[Stored data entries]
+ + + + + + +

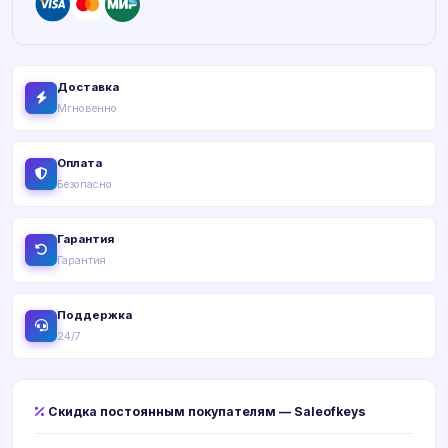
Доставка
Мгновенно
Оплата
Безопасно
Гарантия
Гарантия
Поддержка
24/7
Скидка постоянным покупателям — Saleofkeys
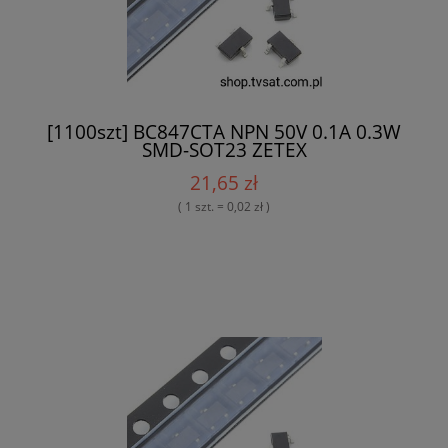
[1100szt] BC847CTA NPN 50V 0.1A 0.3W
SMD-SOT23 ZETEX
21,65 zł
( 1 szt. = 0,02 zł )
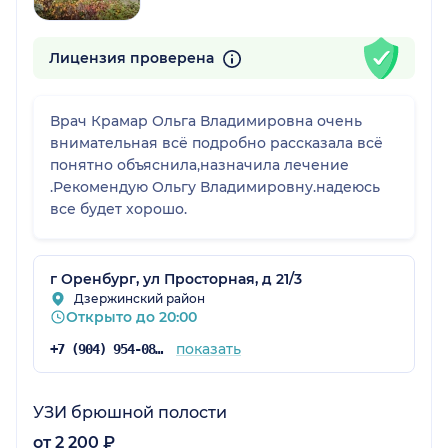
Лицензия проверена
Врач Крамар Ольга Владимировна очень
внимательная всё подробно рассказала всё
понятно объяснила,назначила лечение
.Рекомендую Ольгу Владимировну.надеюсь
все будет хорошо.
г Оренбург, ул Просторная, д 21/3
Дзержинский район
Открыто до 20:00
показать
+7 (904) 954-08-41
УЗИ брюшной полости
от 2 200 ₽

+ + + + + + +

■ Instructions for the task ■
Starting at the first line of the data, set down each line exactly until you have copied the line with "Врач Крамар Ольга Владимировна очень", but leave the pictures out.

■ Output ■
Доставка
Мгновенно
Оплата
Безопасно
Гарантия
Гарантия
Поддержка
24/7
Скидка постоянным покупателям — Saleofkeys
[1100szt] BC847CTA NPN 50V 0.1A 0.3W
SMD-SOT23 ZETEX
21,65 zł
( 1 szt. = 0,02 zł )
Лицензия проверена
Врач Крамар Ольга Владимировна очень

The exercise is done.